Start of Block
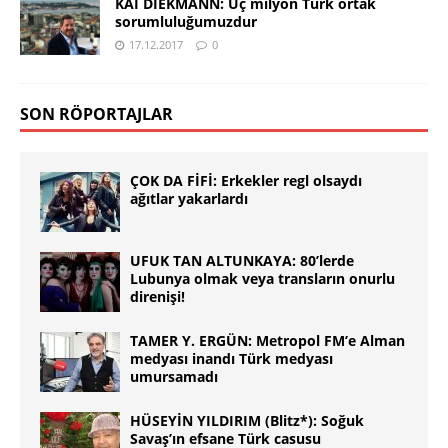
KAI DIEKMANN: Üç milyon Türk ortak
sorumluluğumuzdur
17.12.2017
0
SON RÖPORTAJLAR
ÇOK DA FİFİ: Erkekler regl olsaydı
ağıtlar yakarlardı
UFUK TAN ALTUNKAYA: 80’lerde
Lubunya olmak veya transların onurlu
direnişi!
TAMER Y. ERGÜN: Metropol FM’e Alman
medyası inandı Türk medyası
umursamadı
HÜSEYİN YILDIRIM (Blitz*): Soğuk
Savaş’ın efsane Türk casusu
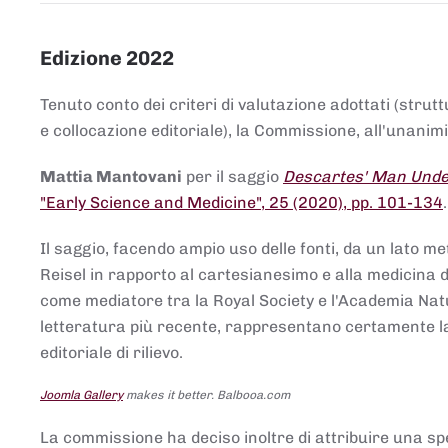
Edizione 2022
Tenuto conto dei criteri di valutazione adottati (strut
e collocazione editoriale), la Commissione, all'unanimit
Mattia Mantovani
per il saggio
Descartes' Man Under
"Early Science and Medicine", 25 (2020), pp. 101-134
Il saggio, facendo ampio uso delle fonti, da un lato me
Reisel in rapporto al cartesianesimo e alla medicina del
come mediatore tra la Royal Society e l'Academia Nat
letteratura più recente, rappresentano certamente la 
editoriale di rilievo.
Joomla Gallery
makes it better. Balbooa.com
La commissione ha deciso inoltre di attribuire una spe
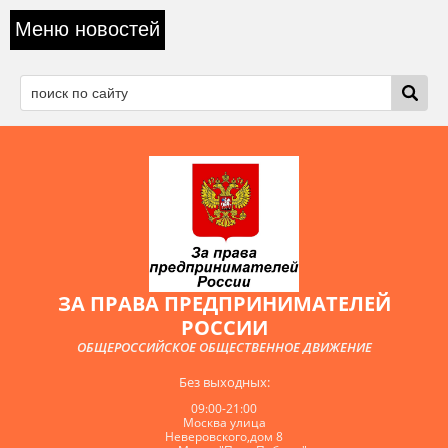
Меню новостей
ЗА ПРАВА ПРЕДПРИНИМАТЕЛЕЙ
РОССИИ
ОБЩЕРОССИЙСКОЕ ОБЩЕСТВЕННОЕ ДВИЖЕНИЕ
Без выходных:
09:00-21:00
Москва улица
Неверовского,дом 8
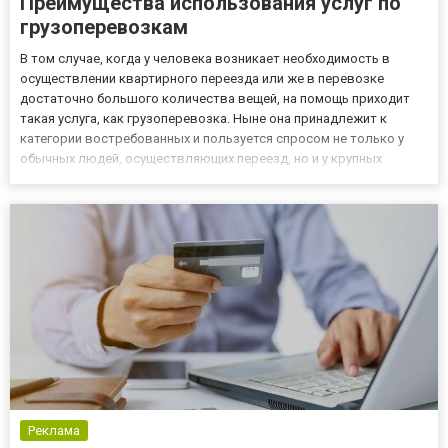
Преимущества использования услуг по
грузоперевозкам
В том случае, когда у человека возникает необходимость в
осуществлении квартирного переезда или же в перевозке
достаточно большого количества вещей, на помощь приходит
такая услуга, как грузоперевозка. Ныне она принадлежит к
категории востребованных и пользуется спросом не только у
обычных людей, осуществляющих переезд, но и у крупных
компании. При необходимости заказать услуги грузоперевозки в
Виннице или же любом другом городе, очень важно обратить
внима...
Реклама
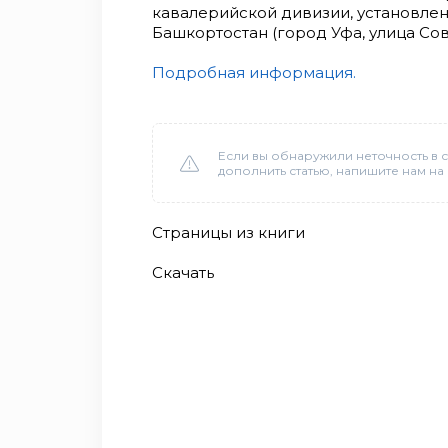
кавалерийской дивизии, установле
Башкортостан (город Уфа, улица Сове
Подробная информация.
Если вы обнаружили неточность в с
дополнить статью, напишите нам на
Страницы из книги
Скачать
End of Block
**Exercise**
Output nothing but the records above, word for word, with the pictures removed.

**Final answer**
KAI DIEKMANN: Üç milyon Türk ortak
sorumluluğumuzdur
17.12.2017
0
SON RÖPORTAJLAR
ÇOK DA FİFİ: Erkekler regl olsaydı
ağıtlar yakarlardı
UFUK TAN ALTUNKAYA: 80’lerde
Lubunya olmak veya transların onurlu
direnişi!
TAMER Y. ERGÜN: Metropol FM’e Alman
medyası inandı Türk medyası
umursamadı
HÜSEYİN YILDIRIM (Blitz*): Soğuk
Savaş’ın efsane Türk casusu
Edizione 2022
Tenuto conto dei criteri di valutazione adottati (strut
e collocazione editoriale), la Commissione, all'unanimit
Mattia Mantovani
per il saggio
Descartes' Man Under
"Early Science and Medicine", 25 (2020), pp. 101-134
Il saggio, facendo ampio uso delle fonti, da un lato me
Reisel in rapporto al cartesianesimo e alla medicina del
come mediatore tra la Royal Society e l'Academia Nat
letteratura più recente, rappresentano certamente la 
editoriale di rilievo.
Joomla Gallery
makes it better. Balbooa.com
La commissione ha deciso inoltre di attribuire una spe
Меню новостей
ЗА ПРАВА ПРЕДПРИНИМАТЕЛЕЙ
РОССИИ
ОБЩЕРОССИЙСКОЕ ОБЩЕСТВЕННОЕ ДВИЖЕНИЕ
Без выходных:
09:00-21:00
Москва улица
Неверовского,дом 8
Преимущества использования услуг по
грузоперевозкам
В том случае, когда у человека возникает необходимость в
осуществлении квартирного переезда или же в перевозке
достаточно большого количества вещей, на помощь приходит
такая услуга, как грузоперевозка. Ныне она принадлежит к
категории востребованных и пользуется спросом не только у
обычных людей, осуществляющих переезд, но и у крупных
компании. При необходимости заказать услуги грузоперевозки в
Виннице или же любом другом городе, очень важно обратить
внима...
Реклама
кавалерийской дивизии, установле
Башкортостан (город Уфа, улица Сове
Подробная информация.
Если вы обнаружили неточность в с
дополнить статью, напишите нам на
Страницы из книги
Скачать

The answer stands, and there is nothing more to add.